--- Material for this task ---
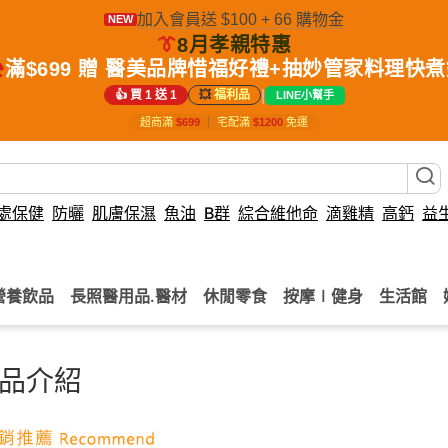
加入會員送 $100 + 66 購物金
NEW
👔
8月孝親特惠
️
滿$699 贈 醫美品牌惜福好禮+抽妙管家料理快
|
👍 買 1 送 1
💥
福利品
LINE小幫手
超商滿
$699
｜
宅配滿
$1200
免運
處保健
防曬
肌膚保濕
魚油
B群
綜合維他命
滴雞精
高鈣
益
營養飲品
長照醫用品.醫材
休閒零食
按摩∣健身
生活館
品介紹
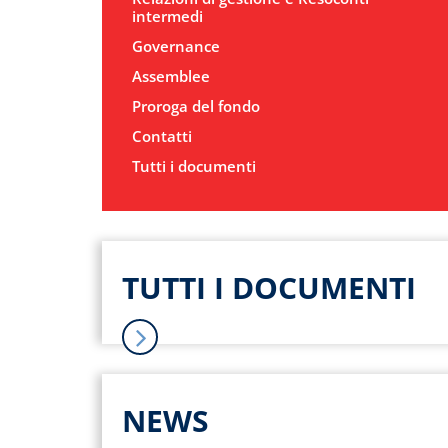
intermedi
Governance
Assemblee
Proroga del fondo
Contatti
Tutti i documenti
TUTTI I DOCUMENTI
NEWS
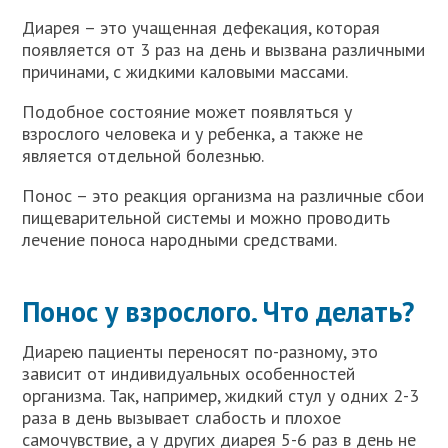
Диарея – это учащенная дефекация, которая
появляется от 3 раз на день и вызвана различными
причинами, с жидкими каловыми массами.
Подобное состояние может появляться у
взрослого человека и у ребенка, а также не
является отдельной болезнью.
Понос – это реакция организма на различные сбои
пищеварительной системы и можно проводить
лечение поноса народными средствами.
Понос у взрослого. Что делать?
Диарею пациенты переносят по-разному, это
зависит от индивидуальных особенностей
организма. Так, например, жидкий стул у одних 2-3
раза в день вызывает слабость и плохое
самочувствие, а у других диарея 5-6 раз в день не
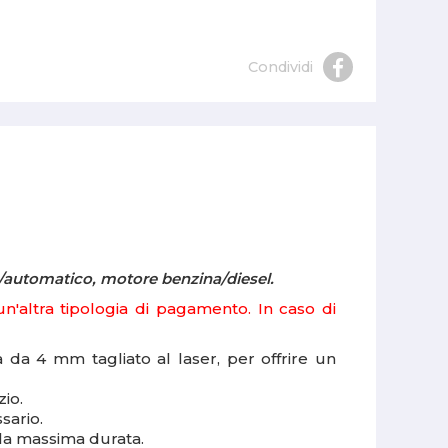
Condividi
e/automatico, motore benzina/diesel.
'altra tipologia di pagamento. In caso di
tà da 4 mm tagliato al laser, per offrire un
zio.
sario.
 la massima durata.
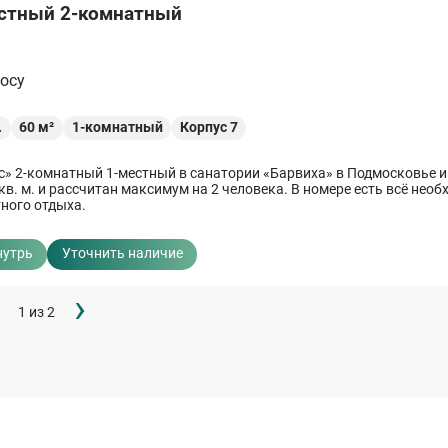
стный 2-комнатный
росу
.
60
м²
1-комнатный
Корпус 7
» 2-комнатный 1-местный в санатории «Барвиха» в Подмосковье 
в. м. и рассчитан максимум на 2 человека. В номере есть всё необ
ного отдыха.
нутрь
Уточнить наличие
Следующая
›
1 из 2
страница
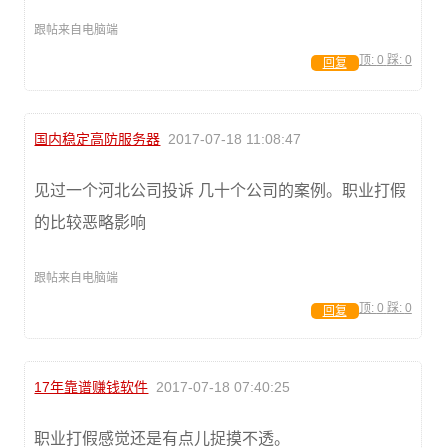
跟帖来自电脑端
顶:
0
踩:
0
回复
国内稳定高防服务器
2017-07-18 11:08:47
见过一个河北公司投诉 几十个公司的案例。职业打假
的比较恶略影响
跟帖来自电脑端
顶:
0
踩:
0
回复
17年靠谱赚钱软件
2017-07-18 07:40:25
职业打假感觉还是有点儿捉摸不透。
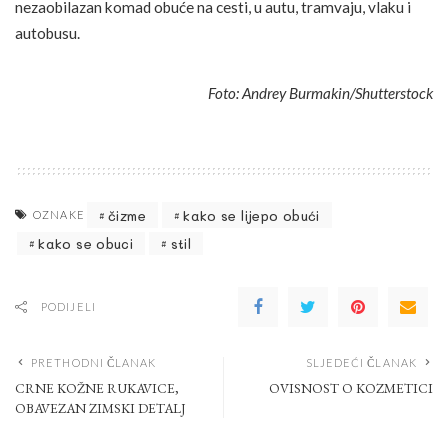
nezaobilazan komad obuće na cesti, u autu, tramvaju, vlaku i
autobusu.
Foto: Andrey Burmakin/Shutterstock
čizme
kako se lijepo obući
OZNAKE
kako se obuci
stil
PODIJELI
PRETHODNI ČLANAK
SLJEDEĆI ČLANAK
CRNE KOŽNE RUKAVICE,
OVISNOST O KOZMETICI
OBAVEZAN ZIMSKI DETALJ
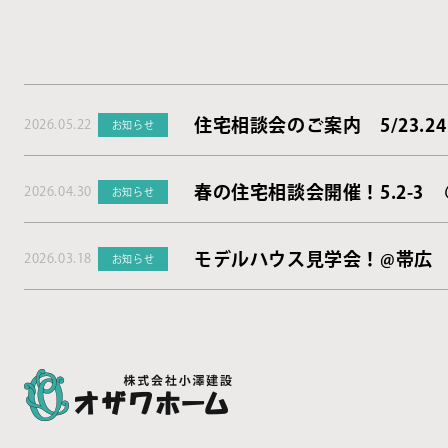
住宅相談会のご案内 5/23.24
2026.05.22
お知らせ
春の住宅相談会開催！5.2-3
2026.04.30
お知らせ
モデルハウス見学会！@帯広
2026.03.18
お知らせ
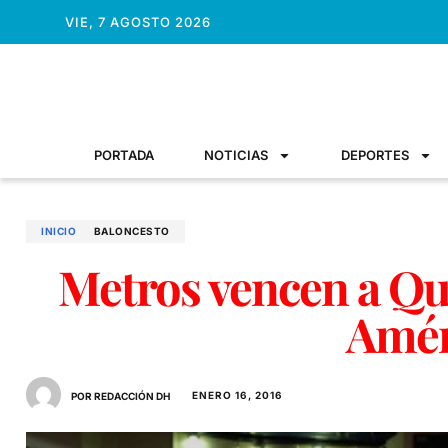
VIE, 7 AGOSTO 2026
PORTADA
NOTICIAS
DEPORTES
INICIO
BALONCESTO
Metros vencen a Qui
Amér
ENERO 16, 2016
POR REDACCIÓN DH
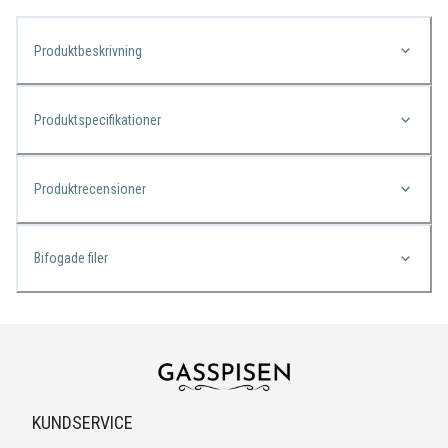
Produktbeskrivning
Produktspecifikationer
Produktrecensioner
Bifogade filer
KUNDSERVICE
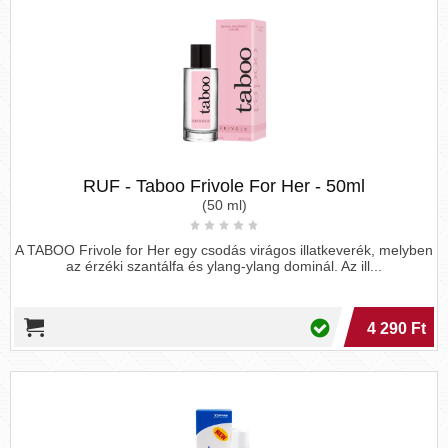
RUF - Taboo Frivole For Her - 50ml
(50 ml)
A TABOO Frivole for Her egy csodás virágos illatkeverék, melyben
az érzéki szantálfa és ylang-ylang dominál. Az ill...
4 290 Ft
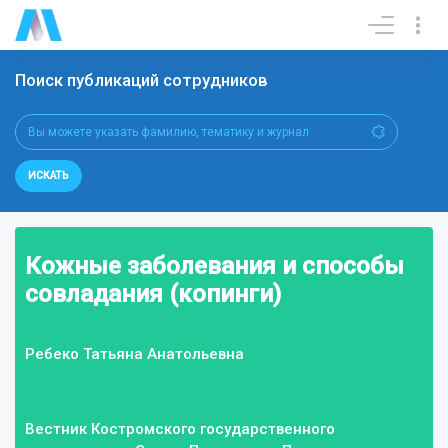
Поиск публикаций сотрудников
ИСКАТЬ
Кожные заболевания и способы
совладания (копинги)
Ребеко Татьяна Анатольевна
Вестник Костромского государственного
--
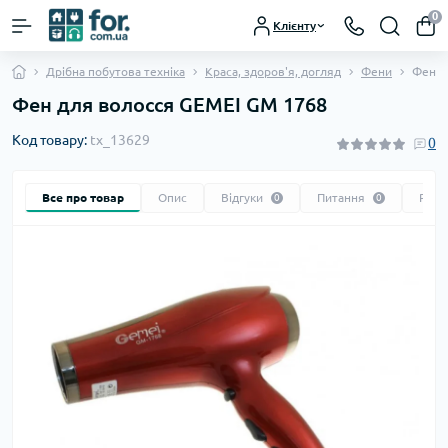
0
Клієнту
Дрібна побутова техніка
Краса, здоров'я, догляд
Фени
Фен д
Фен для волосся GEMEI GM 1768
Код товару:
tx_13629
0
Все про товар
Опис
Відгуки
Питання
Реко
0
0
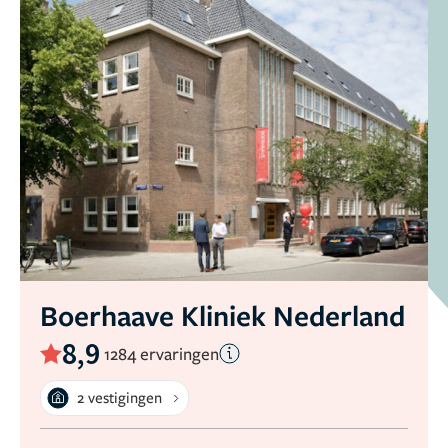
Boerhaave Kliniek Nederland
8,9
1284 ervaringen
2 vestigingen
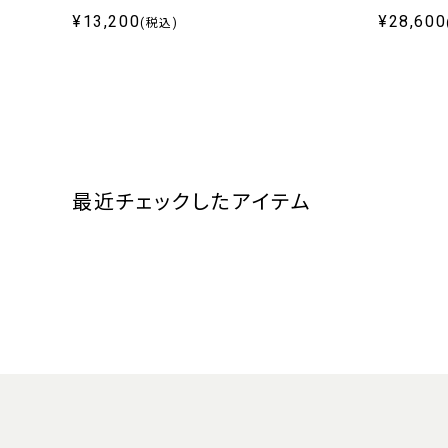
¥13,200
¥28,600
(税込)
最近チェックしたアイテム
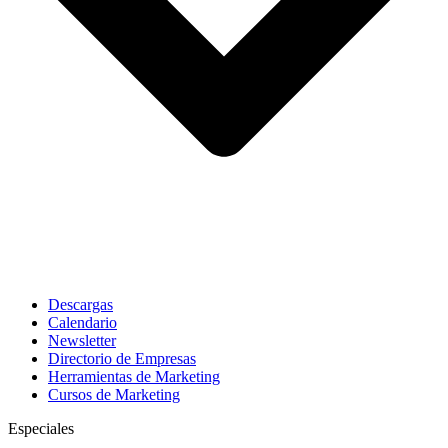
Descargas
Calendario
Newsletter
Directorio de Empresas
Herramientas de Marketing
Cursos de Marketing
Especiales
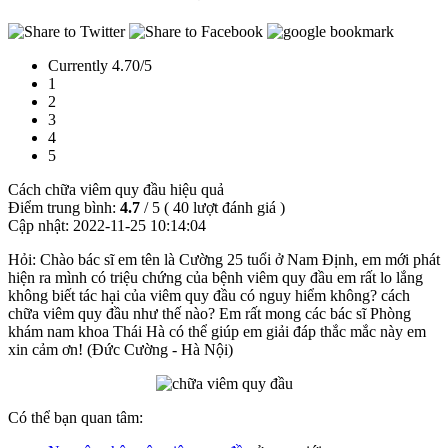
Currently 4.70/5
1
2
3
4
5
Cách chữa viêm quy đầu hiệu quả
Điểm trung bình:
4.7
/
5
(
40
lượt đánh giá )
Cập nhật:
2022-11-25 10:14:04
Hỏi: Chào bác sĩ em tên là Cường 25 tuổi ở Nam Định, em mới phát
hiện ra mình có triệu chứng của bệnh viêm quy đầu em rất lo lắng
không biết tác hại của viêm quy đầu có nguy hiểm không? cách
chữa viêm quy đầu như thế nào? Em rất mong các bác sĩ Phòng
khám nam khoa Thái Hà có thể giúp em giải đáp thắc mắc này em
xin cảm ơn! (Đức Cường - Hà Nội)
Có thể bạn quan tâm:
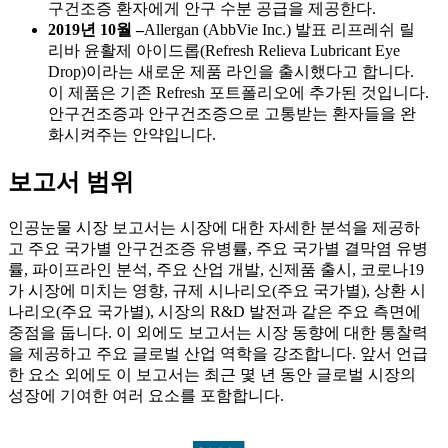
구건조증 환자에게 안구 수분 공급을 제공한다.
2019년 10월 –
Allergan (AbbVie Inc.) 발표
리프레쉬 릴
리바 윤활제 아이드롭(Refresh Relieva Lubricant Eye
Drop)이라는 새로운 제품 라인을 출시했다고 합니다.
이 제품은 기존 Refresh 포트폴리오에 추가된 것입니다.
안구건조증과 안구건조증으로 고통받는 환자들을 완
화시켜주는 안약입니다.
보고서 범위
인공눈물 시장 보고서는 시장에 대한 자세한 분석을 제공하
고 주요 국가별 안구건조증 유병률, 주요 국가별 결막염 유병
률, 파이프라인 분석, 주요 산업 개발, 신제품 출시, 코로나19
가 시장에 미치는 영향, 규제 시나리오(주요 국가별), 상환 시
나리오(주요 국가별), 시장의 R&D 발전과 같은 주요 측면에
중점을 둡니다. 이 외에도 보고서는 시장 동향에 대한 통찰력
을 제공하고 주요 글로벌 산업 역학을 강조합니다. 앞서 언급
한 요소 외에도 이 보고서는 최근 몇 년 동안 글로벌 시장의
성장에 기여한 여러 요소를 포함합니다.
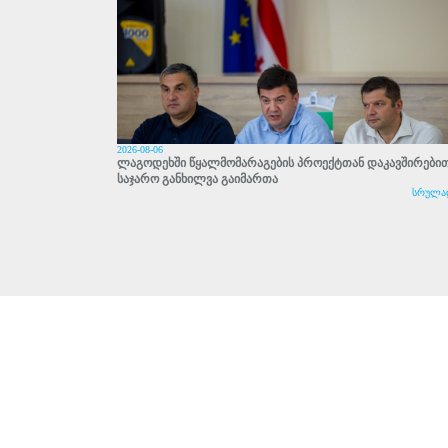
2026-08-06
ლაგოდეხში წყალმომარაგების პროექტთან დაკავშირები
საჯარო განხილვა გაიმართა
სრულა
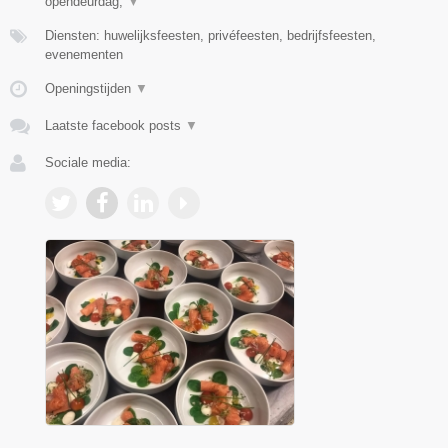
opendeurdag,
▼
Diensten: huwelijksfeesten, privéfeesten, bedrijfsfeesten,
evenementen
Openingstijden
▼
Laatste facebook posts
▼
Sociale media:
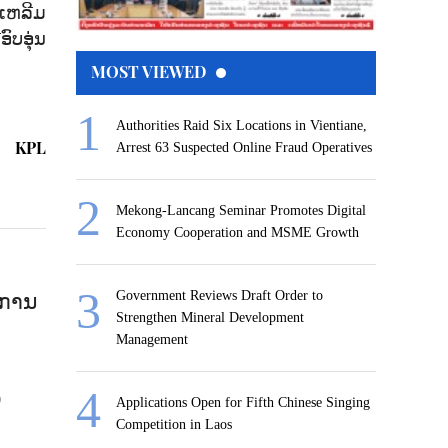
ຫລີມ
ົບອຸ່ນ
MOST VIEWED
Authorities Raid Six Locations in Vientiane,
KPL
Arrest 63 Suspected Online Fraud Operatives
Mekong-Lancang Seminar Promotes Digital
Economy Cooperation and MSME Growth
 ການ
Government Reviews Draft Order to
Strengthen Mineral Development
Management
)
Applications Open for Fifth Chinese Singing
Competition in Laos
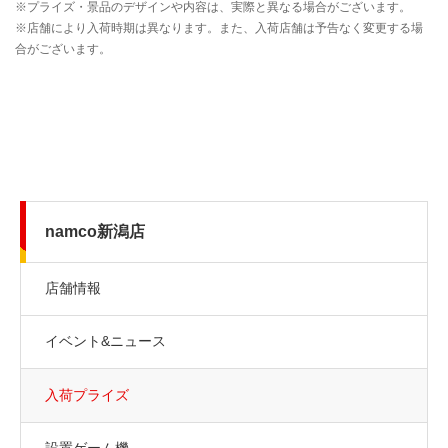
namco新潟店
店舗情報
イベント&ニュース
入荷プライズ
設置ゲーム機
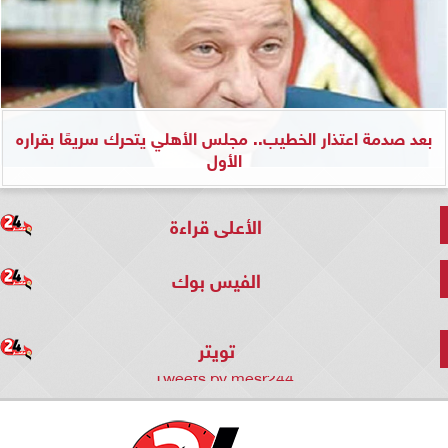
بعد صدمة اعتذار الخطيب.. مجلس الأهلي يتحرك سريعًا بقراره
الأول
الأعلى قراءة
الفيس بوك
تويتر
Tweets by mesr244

--- Description of the task ---
The copy should hold only the lines from the one with "加入會員送 $100 + 66 購物金" through the one with "Диарею пациенты переносят по-разному, это", exactly as they stand above. Leave out the pictures.

--- Response ---
加入會員送 $100 + 66 購物金
NEW
👔
8月孝親特惠
️
滿$699 贈 醫美品牌惜福好禮+抽妙管家料理快
|
👍 買 1 送 1
💥
福利品
LINE小幫手
超商滿
$699
｜
宅配滿
$1200
免運
處保健
防曬
肌膚保濕
魚油
B群
綜合維他命
滴雞精
高鈣
益
營養飲品
長照醫用品.醫材
休閒零食
按摩∣健身
生活館
品介紹
intermedi
Governance
Assemblee
Proroga del fondo
Contatti
Tutti i documenti
TUTTI I DOCUMENTI
NEWS
Диарея – это учащенная дефекация, которая
появляется от 3 раз на день и вызвана различными
причинами, с жидкими каловыми массами.
Подобное состояние может появляться у
взрослого человека и у ребенка, а также не
является отдельной болезнью.
Понос – это реакция организма на различные сбои
пищеварительной системы и можно проводить
лечение поноса народными средствами.
Понос у взрослого. Что делать?
Диарею пациенты переносят по-разному, это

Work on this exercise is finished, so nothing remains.